• ACTION ITEM
Only the lines below, from the one with "Mask all regions of left lung lower lobe." through the one with "I need masks", are to be written out, exactly.

• DATA FOR THIS EXERCISE
--------
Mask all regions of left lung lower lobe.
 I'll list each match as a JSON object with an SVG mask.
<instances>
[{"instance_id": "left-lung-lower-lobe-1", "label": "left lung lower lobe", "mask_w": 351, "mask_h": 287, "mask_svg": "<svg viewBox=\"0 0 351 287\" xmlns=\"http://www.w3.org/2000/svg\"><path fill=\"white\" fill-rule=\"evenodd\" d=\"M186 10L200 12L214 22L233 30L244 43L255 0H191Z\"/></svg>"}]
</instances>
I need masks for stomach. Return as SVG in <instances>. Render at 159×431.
--------
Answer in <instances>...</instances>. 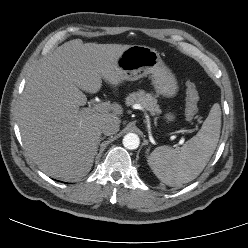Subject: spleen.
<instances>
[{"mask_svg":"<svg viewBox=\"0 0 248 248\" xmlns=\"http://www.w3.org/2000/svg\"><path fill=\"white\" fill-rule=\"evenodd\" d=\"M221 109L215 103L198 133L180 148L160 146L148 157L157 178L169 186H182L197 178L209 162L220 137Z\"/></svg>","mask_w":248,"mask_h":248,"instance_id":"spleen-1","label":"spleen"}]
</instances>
--------
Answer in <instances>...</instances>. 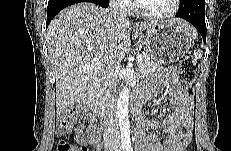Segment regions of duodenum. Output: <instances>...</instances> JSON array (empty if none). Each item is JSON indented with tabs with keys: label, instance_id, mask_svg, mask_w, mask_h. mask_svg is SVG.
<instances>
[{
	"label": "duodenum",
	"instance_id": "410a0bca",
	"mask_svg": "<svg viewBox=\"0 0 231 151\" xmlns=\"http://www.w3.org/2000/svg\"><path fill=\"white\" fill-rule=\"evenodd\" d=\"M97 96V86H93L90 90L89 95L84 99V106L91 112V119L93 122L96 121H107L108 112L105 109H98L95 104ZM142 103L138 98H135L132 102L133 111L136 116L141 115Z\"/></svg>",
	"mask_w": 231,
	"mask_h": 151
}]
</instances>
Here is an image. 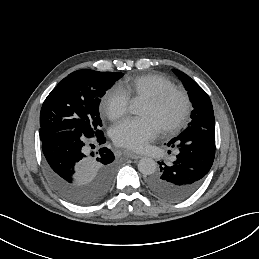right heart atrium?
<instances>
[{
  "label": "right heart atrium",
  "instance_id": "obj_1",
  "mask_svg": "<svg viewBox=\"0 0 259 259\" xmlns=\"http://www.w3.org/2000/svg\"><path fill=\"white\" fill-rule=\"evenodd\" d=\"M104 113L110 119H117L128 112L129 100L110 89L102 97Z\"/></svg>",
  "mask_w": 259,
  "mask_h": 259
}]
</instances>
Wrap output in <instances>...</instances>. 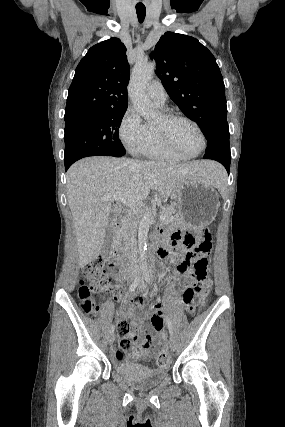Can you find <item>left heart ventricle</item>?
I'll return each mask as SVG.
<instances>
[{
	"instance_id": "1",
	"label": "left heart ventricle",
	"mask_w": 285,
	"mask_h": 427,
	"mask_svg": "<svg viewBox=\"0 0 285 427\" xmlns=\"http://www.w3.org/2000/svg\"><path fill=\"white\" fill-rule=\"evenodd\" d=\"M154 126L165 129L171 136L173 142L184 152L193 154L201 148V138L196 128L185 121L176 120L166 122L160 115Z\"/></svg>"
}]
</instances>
--------
• PROBLEM SOLUTION
Mask all regions of left lung lower lobe.
 I'll list each match as a JSON object with an SVG mask.
<instances>
[{"instance_id": "left-lung-lower-lobe-1", "label": "left lung lower lobe", "mask_w": 351, "mask_h": 287, "mask_svg": "<svg viewBox=\"0 0 351 287\" xmlns=\"http://www.w3.org/2000/svg\"><path fill=\"white\" fill-rule=\"evenodd\" d=\"M186 10L200 12L214 22L233 30L244 43L255 0H191Z\"/></svg>"}]
</instances>
I need masks for stomach. Return as SVG in <instances>. Render at 159×431.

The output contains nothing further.